Where’s the game changer for AI?

Big data and Artificial Intelligence are dominant strands in the Advertising Week Europe agenda – and the session on AI hosted by the media agency Zenith promised insight into how they will change the future of marketing. It’s certainly impressive that Zenith has built up a data science department of 45 people – and that developing its own AI-powered algorithms for optimising digital advertising has driven 13% improvement in ROI. However, I couldn’t help feeling that this is just scraping the surface when it comes to the question of what difference AI will make to marketing more generally. Using data more effectively for media buying is a great starting point – but I think the real game-changing use cases for AI are yet to emerge.

Did Keith Weed miss his calling as the Question Time host?
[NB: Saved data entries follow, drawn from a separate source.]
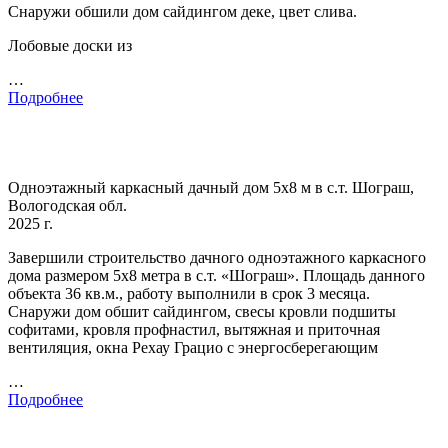
Снаружи обшили дом сайдингом деке, цвет слива.
Лобовые доски из
…
Подробнее
Одноэтажный каркасный дачный дом 5х8 м в с.т. Шограш,
Вологодская обл.
2025 г.
Завершили строительство дачного одноэтажного каркасного
дома размером 5х8 метра в с.т. «Шограш». Площадь данного
объекта 36 кв.м., работу выполнили в срок 3 месяца.
Снаружи дом обшит сайдингом, свесы кровли подшиты
софитами, кровля профнастил, вытяжная и приточная
вентиляция, окна Рехау Грацио с энергосберегающим
…
Подробнее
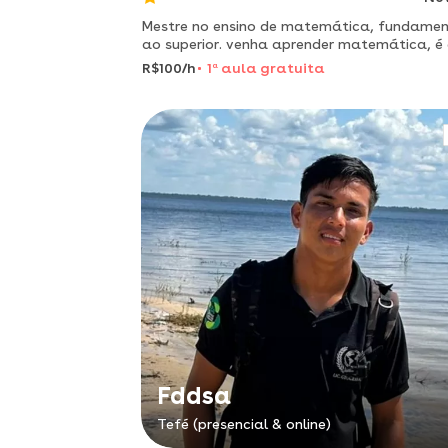
Mestre no ensino de matemática, fundamen
ao superior. venha aprender matemática, é
fácil compreensão vem comigo!
R$100/h
1
a
aula gratuita
Fddsa
Tefé (presencial & online)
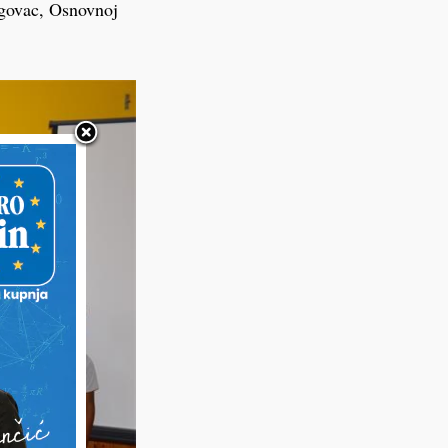
ogovac, Osnovnoj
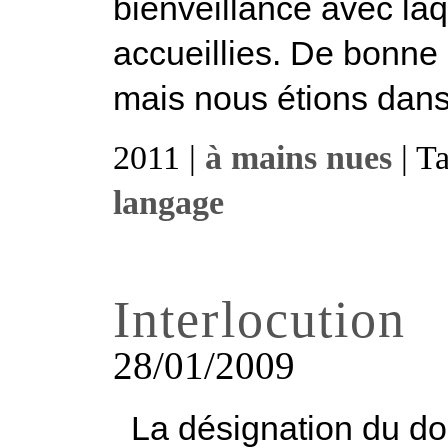
bienveillance avec la
accueillies. De bonne 
mais nous étions dans 
2011 |
à mains nues
| T
langage
Interlocution
28/01/2009
La désignation du doigt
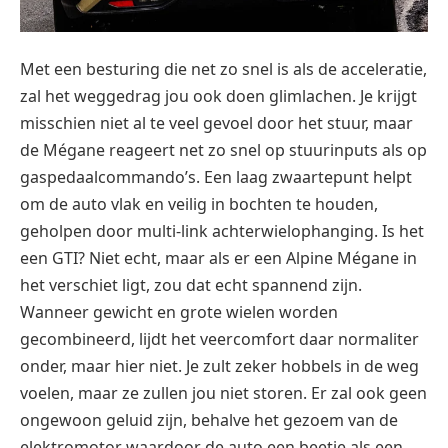
Met een besturing die net zo snel is als de acceleratie,
zal het weggedrag jou ook doen glimlachen. Je krijgt
misschien niet al te veel gevoel door het stuur, maar
de Mégane reageert net zo snel op stuurinputs als op
gaspedaalcommando’s. Een laag zwaartepunt helpt
om de auto vlak en veilig in bochten te houden,
geholpen door multi-link achterwielophanging. Is het
een GTI? Niet echt, maar als er een Alpine Mégane in
het verschiet ligt, zou dat echt spannend zijn.
Wanneer gewicht en grote wielen worden
gecombineerd, lijdt het veercomfort daar normaliter
onder, maar hier niet. Je zult zeker hobbels in de weg
voelen, maar ze zullen jou niet storen. Er zal ook geen
ongewoon geluid zijn, behalve het gezoem van de
elektromotor waardoor de auto een beetje als een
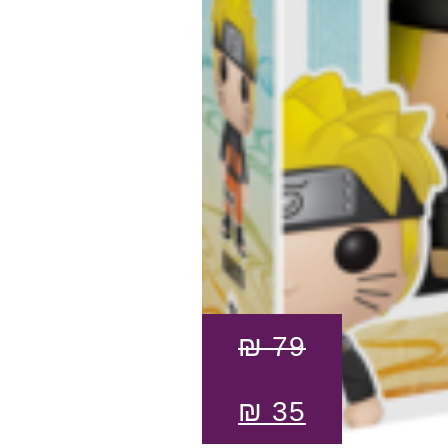
₪
79
₪
35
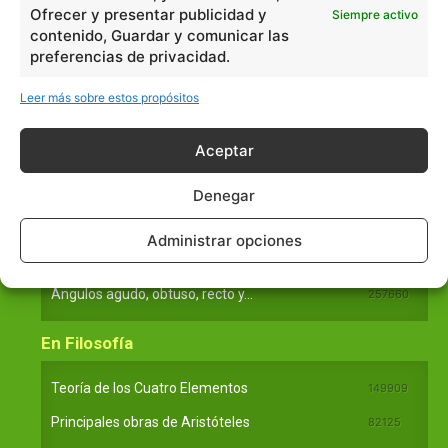
Filosofía
226
Ofrecer y presentar publicidad y
Siempre activo
Historia
1597
contenido, Guardar y comunicar las
preferencias de privacidad.
Lengua
211
Tecnología
270
Leer más sobre estos propósitos
Varios
1185
Aceptar
En Básico
Denegar
Las formas del relieve y sus características
402251
Administrar opciones
Números romanos
260226
Ángulos agudo, obtuso, recto y...
257660
En Filosofía
Teoría de los Cuatro Elementos
149909
Principales obras de Aristóteles
82125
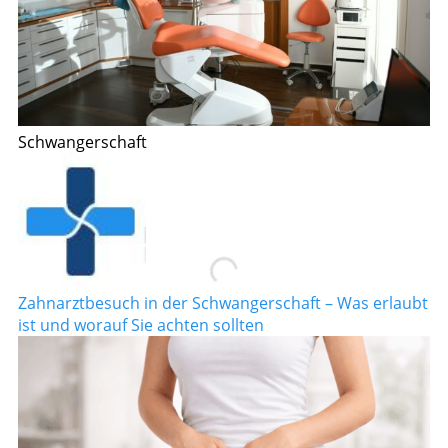
Schwangerschaft
Zahnarztbesuch in der Schwangerschaft – Was erlaubt
ist und worauf Sie achten sollten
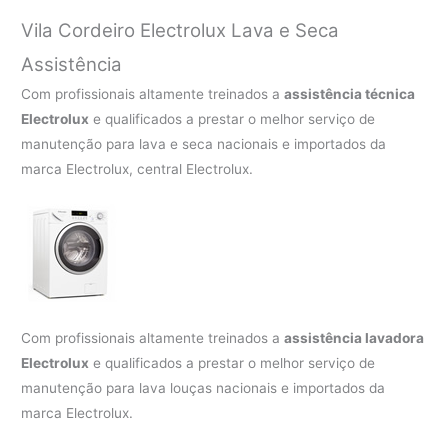
Vila Cordeiro Electrolux Lava e Seca
Assistência
Com profissionais altamente treinados a
assistência técnica
Electrolux
e qualificados a prestar o melhor serviço de
manutenção para lava e seca nacionais e importados da
marca Electrolux, central Electrolux.
Com profissionais altamente treinados a
assistência lavadora
Electrolux
e qualificados a prestar o melhor serviço de
manutenção para lava louças nacionais e importados da
marca Electrolux.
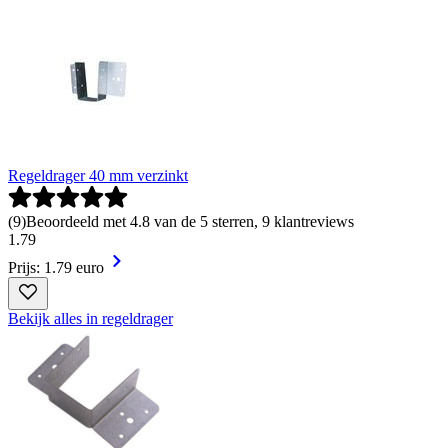
Regeldrager 40 mm verzinkt
(
9
)
Beoordeeld met 4.8 van de 5 sterren, 9 klantreviews
1
.
79
Prijs: 1.79 euro
Bekijk alles in regeldrager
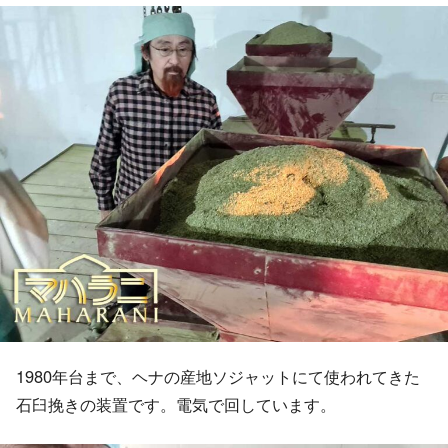
1980年台まで、ヘナの産地ソジャットにて使われてきた
石臼挽きの装置です。電気で回しています。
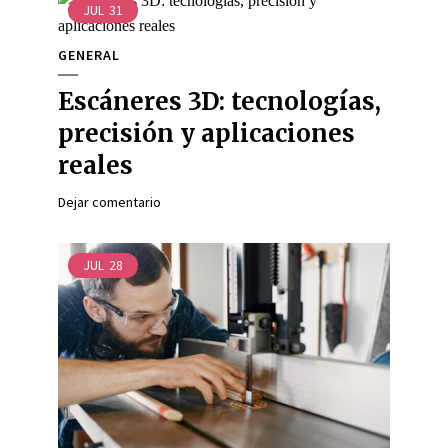
JUL
31
GENERAL
Escáneres 3D: tecnologías,
precisión y aplicaciones
reales
Dejar comentario
JUL
28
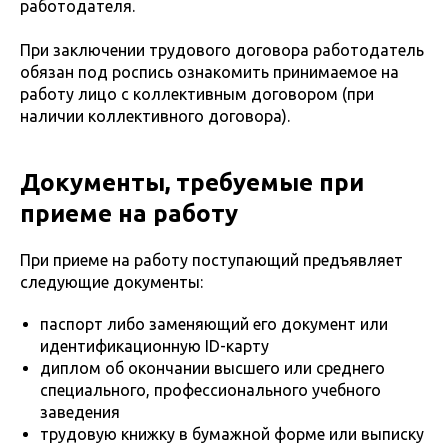
работодателя.
При заключении трудового договора работодатель
обязан под роспись ознакомить принимаемое на
работу лицо с коллективным договором (при
наличии коллективного договора).
Документы, требуемые при
приеме на работу
При приеме на работу поступающий предъявляет
следующие документы:
паспорт либо заменяющий его документ или
идентификационную ID-карту
диплом об окончании высшего или среднего
специального, профессионального учебного
заведения
трудовую книжку в бумажной форме или выписку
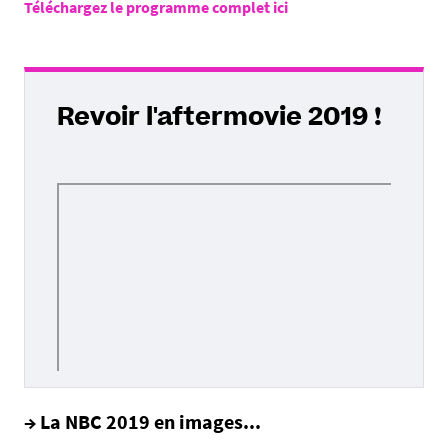
Téléchargez le programme complet ici
Revoir l'aftermovie 2019 !
→ La NBC 2019 en images...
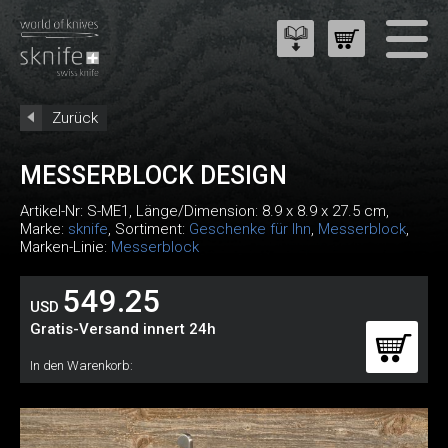
Zurück
MESSERBLOCK DESIGN
Artikel-Nr:
S-ME1
, Länge/Dimension: 8.9 x 8.9 x 27.5 cm,
Marke:
sknife
, Sortiment:
Geschenke für Ihn
,
Messerblock
,
Marken-Linie:
Messerblock
549.25
USD
Gratis-Versand innert 24h
In den Warenkorb:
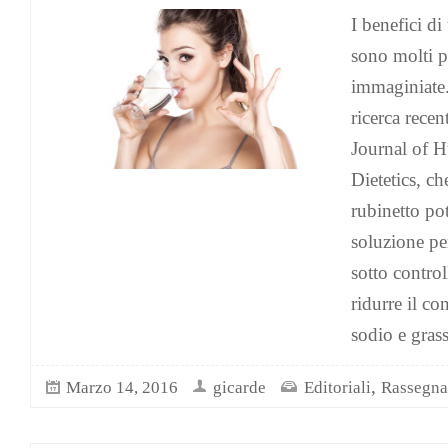
I benefici d
sono molti p
immaginiate
ricerca rece
Journal of 
Dietetics, c
rubinetto pot
soluzione per
sotto control
ridurre il c
sodio e grass
,
Marzo 14, 2016
gicarde
Editoriali
Rassegna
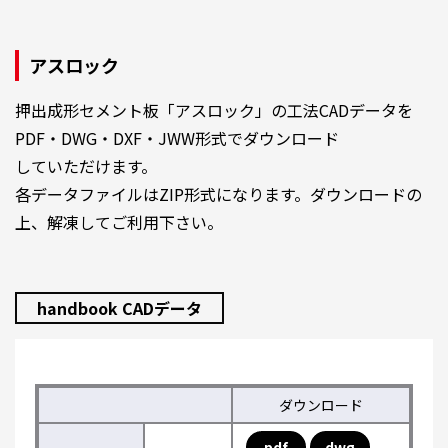
アスロック
押出成形セメント板「アスロック」の工法CADデータを
PDF・DWG・DXF・JWW形式でダウンロード
していただけます。
各データファイルはZIP形式になります。ダウンロードの
上、解凍してご利用下さい。
handbook CADデータ
ダウンロード
pdf
dwg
The session with Keith Weed and Matt Brittin took a hectic turn when the floor opened up to audience questions – and the mainstream media piled in to put Brittin on the spot. “Somebody take the mike off her”, demanded Keith Weed as a Daily Mail reporter pressed Matt Brittin on whether there are Google employees actively looking for extremist content on YouTube. It wouldn’t have been out of place in a particularly rowdy edition of Question Time – and it left me wondering if Keith had slightly missed his calling as the next David Dimbleby. However, it also brought home a more important point. The world has never cared more about the decisions that the marketing and media industry makes – and the implications for the wider world have never been bigger. We are no longer discussing how we use data, classify content and target audiences in a bubble. The world feels it has a real stake in the choices we make – and we need to make sure that those choices stand up to the scrutiny.